Salapurya Mahallesi 1960’ların başında Londra’da Thames Nehri üzerindeki deniz evlerinde yaşayan bir grup insanın yaşamöykülerini ve yaşam koşullarını aktarıyor. Kendisi de bir süre deniz evinde yaşamış olan yazar Penelope Fitzgerald, çeşitli nedenler yüzünden şehrin gündelik yaşamından kopmuş insanları yalın ama çarpıcı anlatımıyla tanıtıyor. Romanın başkişisi ve bir anlamda da Penelope Fitzgerald’ın kendisi olan Nenna, kocasını teknede kalmaya razı edemediği için altı ve on bir yaşındaki iki kızıyla Grace adındaki salapuryada yaşıyor. Çocuklarını okula göndermediği için rahibe, kocasıyla uzlaşmadığı için ablasına hesap vermek zorunda kalıyor. Kendisinin ve komşularının karşılaştığı bütün zorluklara karşın direnen, özgür bir kadın olmayı başarıyor. Ta ki…
1
“Dreadnought’un1 bizden dürüst olmayan bir şey yapmamızı istediğinde hemfikir miyiz?” diye sordu Richard. Dreadnought, bu kadar kolayca anlaşılabildiği için memnun, başıyla onayladı. “Yalnızca satış yapabilmenin bir yöntemi olarak. Sorunumu çözebilecek tek yolmuş gibi görünüyor. Burada olanların, doğrudan sorulmadığı takdirde su alan büyük çatlağımdan söz etmeme, daha doğrusu büyük çatlak meselemi gündeme getirmeme sözü vermesini istiyorum.” “Yani bizden Dreadnought’un çatlağı olmadığını mı söylememizi istiyorsun?” diye sordu Richard sabırlı bir şekilde. Tekne sahiplerinin bütün toplantıları, tıpkı meddücezirlerin doğal hareketleri gibi, Richard’ın Ton sınıfı mayın tarama gemisinden dönüştürülmüş teknesinde geçiyordu. Lekesiz, hep yenilenen gri boyasıyla amatörler için muşambayla su geçirmez hale getirilmiş olan Lord Jim, diğer tekneleri gölgede bırakıyordu ve tıpkı mütevazı mavi ceketiyle toplantıya ağırlığını koyan Richard gibi öteki teknelerin iki katı ağırlığındaydı. Ancak yine de Richard, bu sorumluluğu hiç almak istemiyordu. Oldukça iyi evlerin manzarasını oluşturan ve Londra Liman Başkanlığı’nın gözetimi altındaki Battersea Reach’te yaşamak şüphesiz belli bir yönetim biçimi gerektiriyordu.
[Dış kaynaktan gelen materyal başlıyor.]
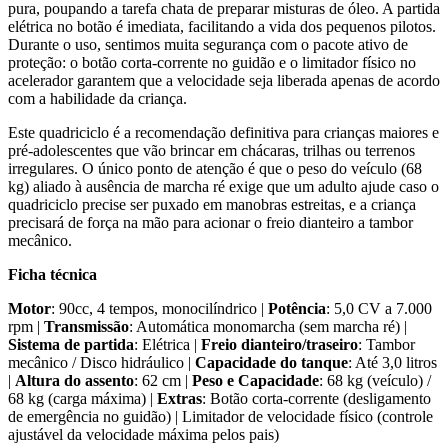
pura, poupando a tarefa chata de preparar misturas de óleo. A partida
elétrica no botão é imediata, facilitando a vida dos pequenos pilotos.
Durante o uso, sentimos muita segurança com o pacote ativo de
proteção: o botão corta-corrente no guidão e o limitador físico no
acelerador garantem que a velocidade seja liberada apenas de acordo
com a habilidade da criança.
Este quadriciclo é a recomendação definitiva para crianças maiores e
pré-adolescentes que vão brincar em chácaras, trilhas ou terrenos
irregulares. O único ponto de atenção é que o peso do veículo (68
kg) aliado à ausência de marcha ré exige que um adulto ajude caso o
quadriciclo precise ser puxado em manobras estreitas, e a criança
precisará de força na mão para acionar o freio dianteiro a tambor
mecânico.
Ficha técnica
Motor
: 90cc, 4 tempos, monocilíndrico |
Potência
: 5,0 CV a 7.000
rpm |
Transmissão
: Automática monomarcha (sem marcha ré) |
Sistema de partida
: Elétrica |
Freio dianteiro/traseiro
: Tambor
mecânico / Disco hidráulico |
Capacidade do tanque
: Até 3,0 litros
|
Altura do assento
: 62 cm |
Peso e Capacidade
: 68 kg (veículo) /
68 kg (carga máxima) |
Extras
: Botão corta-corrente (desligamento
de emergência no guidão) | Limitador de velocidade físico (controle
ajustável da velocidade máxima pelos pais)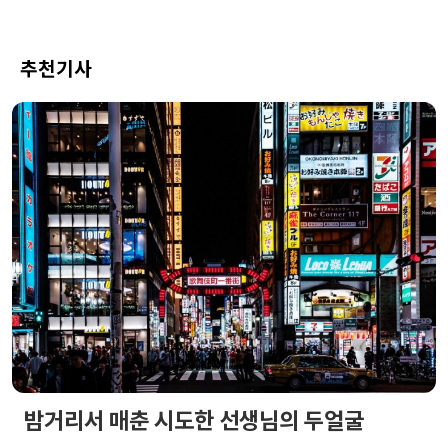
추천기사
밤거리서 매춘 시도한 선생님의 두얼굴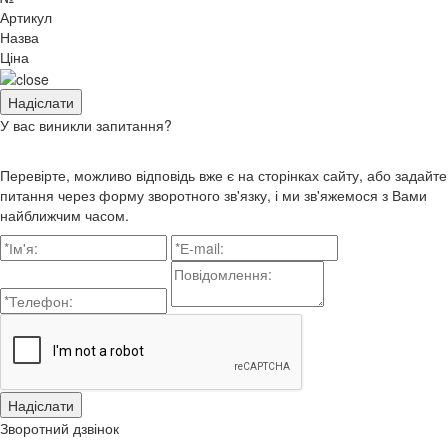
Артикул
Назва
Ціна
У вас виникли запитання?
Перевірте, можливо відповідь вже є на сторінках сайту, або задайте
питання через форму зворотного зв'язку, і ми зв'яжемося з Вами
найближчим часом.
Зворотний дзвінок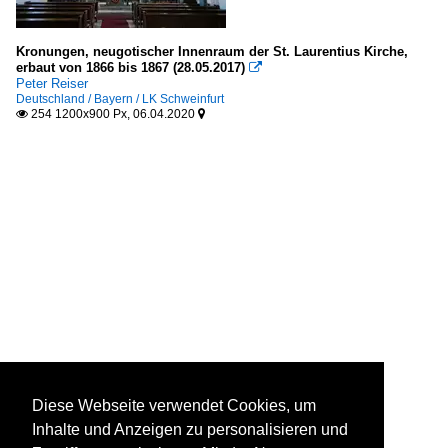
Kronungen, neugotischer Innenraum der St. Laurentius Kirche,
erbaut von 1866 bis 1867 (28.05.2017)

Peter Reiser
Deutschland / Bayern / LK Schweinfurt
254 1200x900 Px, 06.04.2020


Diese Webseite verwendet Cookies, um
Inhalte und Anzeigen zu personalisieren und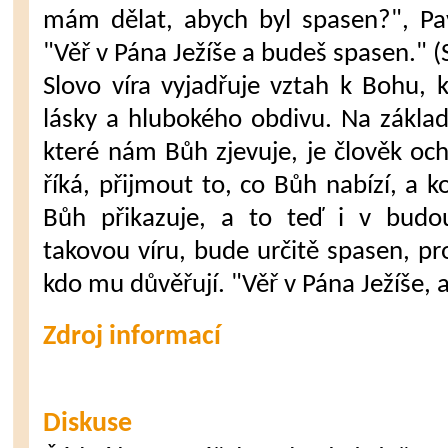
mám dělat, abych byl spasen?", Pav
"Věř v Pána Ježíše a budeš spasen." (
Slovo víra vyjadřuje vztah k Bohu, 
lásky a hlubokého obdivu. Na zákla
které nám Bůh zjevuje, je člověk oc
říká, přijmout to, co Bůh nabízí, a 
Bůh přikazuje, a to teď i v budo
takovou víru, bude určitě spasen, pr
kdo mu důvěřují. "Věř v Pána Ježíše, 
Zdroj informací
Diskuse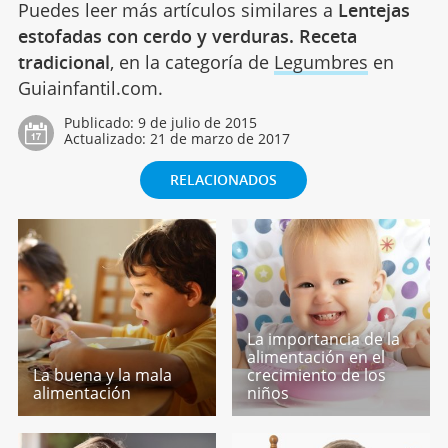
Puedes leer más artículos similares a
Lentejas
estofadas con cerdo y verduras. Receta
tradicional
, en la categoría de
Legumbres
en
Guiainfantil.com.
Publicado:
9 de julio de 2015
Actualizado:
21 de marzo de 2017
RELACIONADOS
La importancia de la
alimentación en el
La buena y la mala
crecimiento de los
alimentación
niños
Richard yeryüzünde ya da denizde bunu dayatmak isteyen son kişilerden biriydi. Ama yine de bunu birisinin yapması gerekiyordu. Görev, o sırada kimsenin üstlenmeyeceği bir şeydi. Çok şükür ki, görevi tarif etmesi gerekmiyordu. RNVR’deki1 savaş hizmeti ve o zamandan önceki ve sonraki mizacı, bunu onun yerine yapıyordu.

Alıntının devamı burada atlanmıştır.